The Armageddon Trigger Returns
Posted on August 11, 2017
You cannot understand me or many of my generation without taking into consideration the psychological impact of growing up under the constant threat of nuclear Armageddon. I was an anxious and scared kid at times; I grew up knowing that at any moment the news might come on the television that the missiles were in the air and death was imminent. Our shared childhood trauma followed us to school in the form of duck and cover drills, at home on the nightly news, and played in constant rotation as nightmares that haunted our sleep.
Stress escalates to trauma due to its level of importance (death of not only the self but of all humankind in the case of nuclear Armageddon), duration (the threat of death was present from my birth through adolescence), and uncertainty (we never knew when or if the end would come). For us Generation Xers and our Baby Boom parents, the bomb was part of our psychology and shared culture. I can still remember the relief I felt in late 1991 when the Soviet Union fell, and the people who had the power to kill us at any moment became our friends.
Over the last several months a tremendous amount of uncertainty has returned. Nuclear weapons reenter our consciousness as world leaders beat their chests using the threat of mass killings as proof of their masculinity. For some readers, this escalation might be the first time you thought about a missile wiping out life on earth, or at least destroying your city.
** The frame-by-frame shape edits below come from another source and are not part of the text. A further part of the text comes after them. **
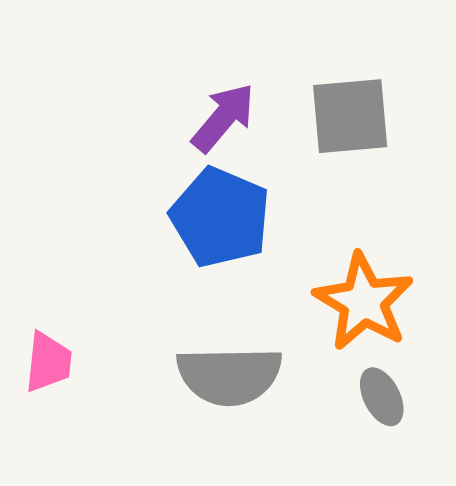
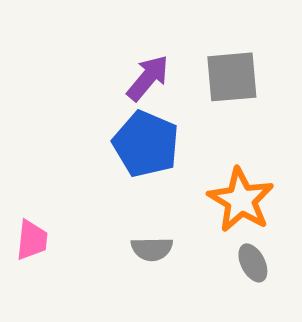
gray semicircle: (229, 376) -> (152, 249), size x0.6

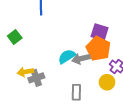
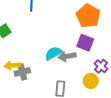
purple square: (100, 32) -> (85, 43), moved
orange pentagon: (98, 49) -> (88, 16), moved

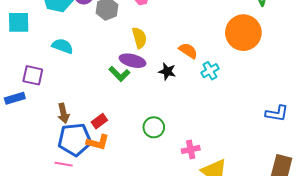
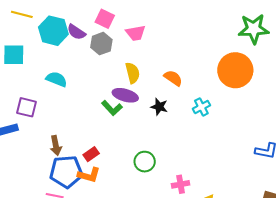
orange semicircle: (188, 51) -> (173, 78), moved

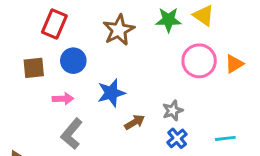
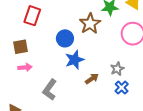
brown star: (119, 30) -> (90, 24), moved
blue circle: (73, 61) -> (65, 38), moved
pink arrow: (63, 99) -> (25, 67), moved

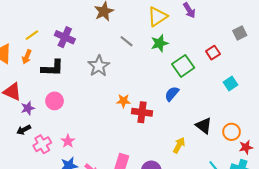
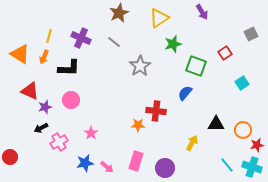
yellow triangle: (157, 17) -> (159, 18), moved
yellow line: (32, 35) -> (49, 36), turned -40
gray line: (127, 41) -> (114, 42), moved
gray star: (99, 66) -> (140, 66), moved
green square: (183, 66) -> (196, 66), turned -35
orange star: (123, 101) -> (138, 125), moved
black triangle: (204, 126) -> (216, 124), turned -36
pink star: (68, 141) -> (91, 133), moved

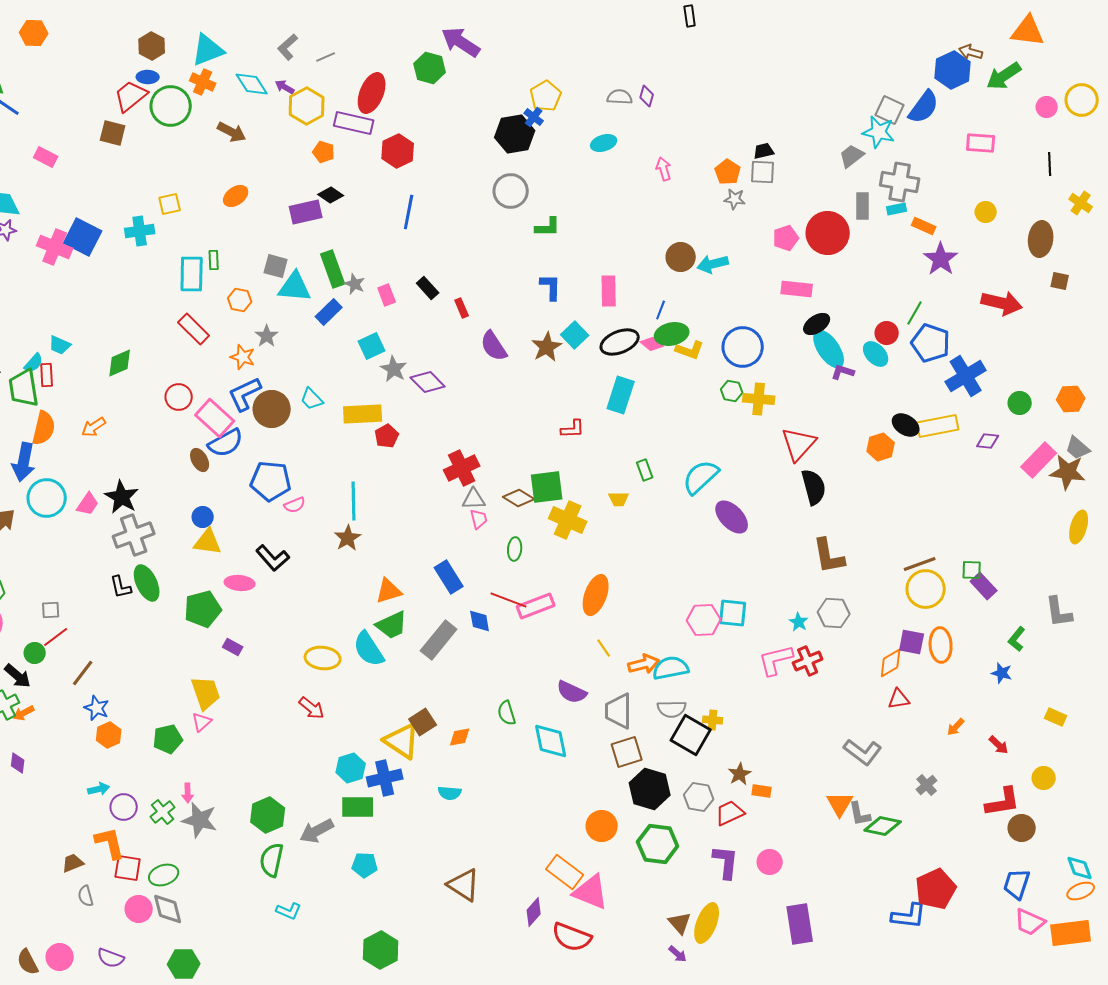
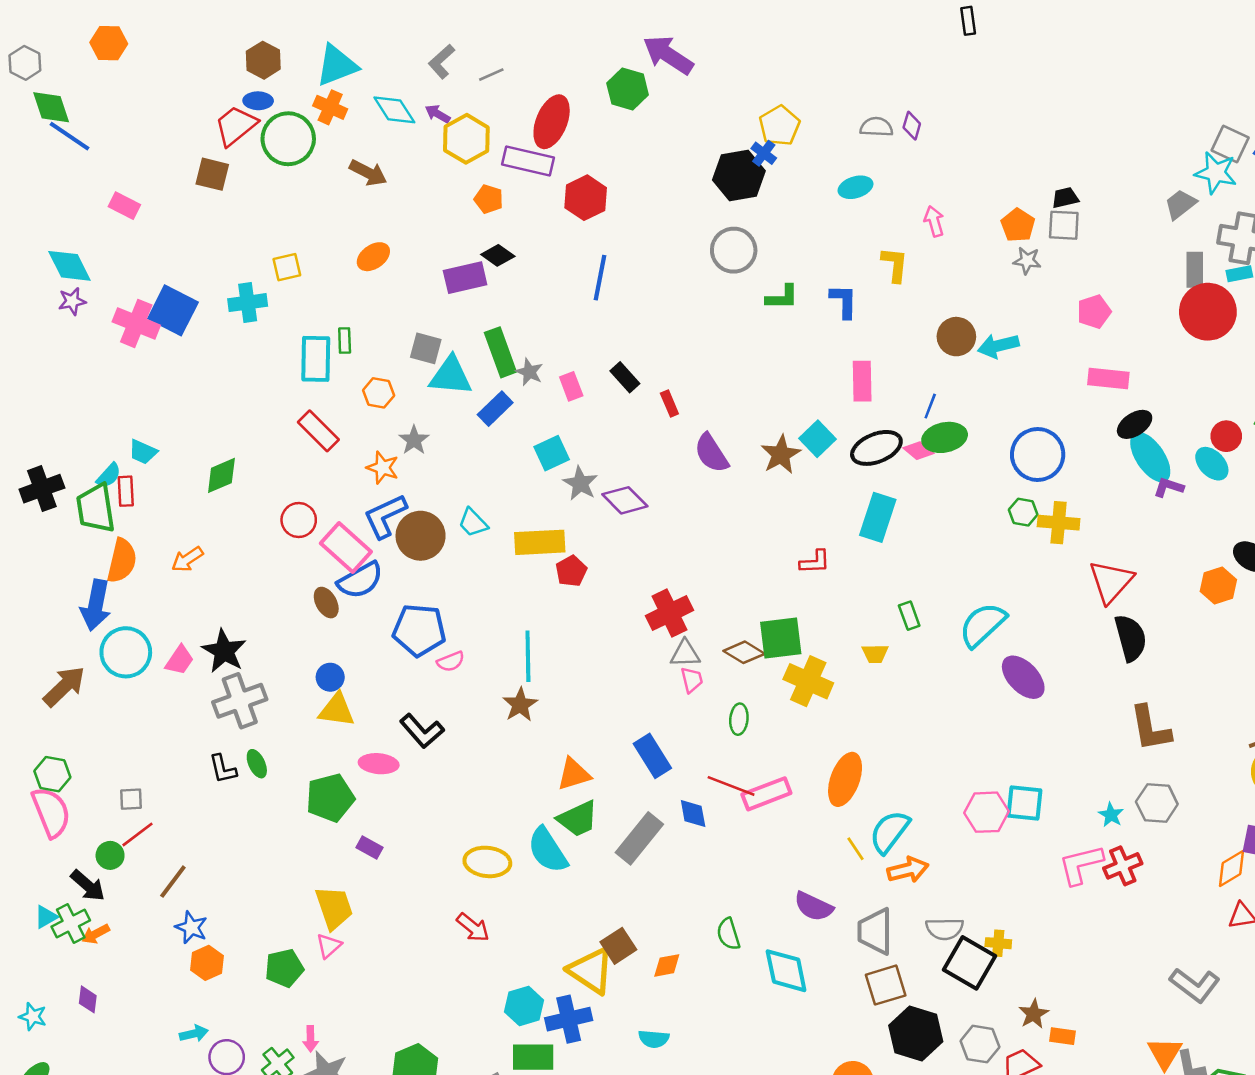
red circle: (828, 233) -> (1208, 312), moved
blue L-shape: (551, 287) -> (844, 301), moved
yellow L-shape: (690, 350) -> (895, 265), moved, turned -104
green ellipse: (147, 583) -> (257, 764), size x0.6
cyan semicircle: (671, 668) -> (890, 832), moved, turned -42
For others, like myself, it brings back a sense of childhood fear and insecurities that trigger a level of anxiety that approaches a post-traumatic response.
While old fears surface once again, it is different this time. Of course, the geopolitics of the world appears very different at 42 years of age than it did at 12. The Reagan/Bush years dominated my childhood. While I was too young to understand the larger effect of the policies established in these years, I trusted our leaders as rational people who were fighting not only an “evil” enemy but also for the survival of our country and the rest of humanity. Growing up from age 6 to 18 under one consistent leadership regime provided some level of confidence in my young mind that we were the “good guys” and would not start Armageddon.
My fear today is a combination of the trauma of my youth and the belief that the all the leaders involved in the current conflicts with Russia and North Korea lack the strength and consistency of the leaders of my youth. Personal emotions and machismo add a level of uncertainty that makes predicting that either side acts with logic and compassion difficult. I’m scared.
As helpers, teachers, and leaders we are once again called to regulate our fear and frustration so we can focus on the emotional health of those we serve. While the current geopolitical environment is not the only trauma many of our clients, patients, and students are struggling to overcome, it is important for us to consider the possible effects of our present nuclear threat on our well-being as well as those we serve. People might seem more on edge; disagreements will escalate into arguments. Emotions might seem mismatched with what is going on in the environment.
Simply asking, “What is going on?” gives permission for people to talk about their worries and concerns. We should also be conscious of the media in our facilities and waiting rooms. Magazines, newspapers, or televisions turned to the news might add stress or trigger retraumatization even if the person does not realize that the news playing in the background triggered such a response. While it is impossible to shield people from our situation, we need to refocus our efforts in creating a safe sanctuary from the stress and trauma in our client’s and student’s worlds.
A final word. Make sure you take care of yourselves. I know that I’m not the only one whose childhood fear has once again risen into my adult consciousness. There is never a wrong time to refocus on our self-care and spend time thinking about the emotional health of our teams and organizations. Take care of yourselves my friends, no matter how dark the world gets, you continue to meet the darkness with light and healing.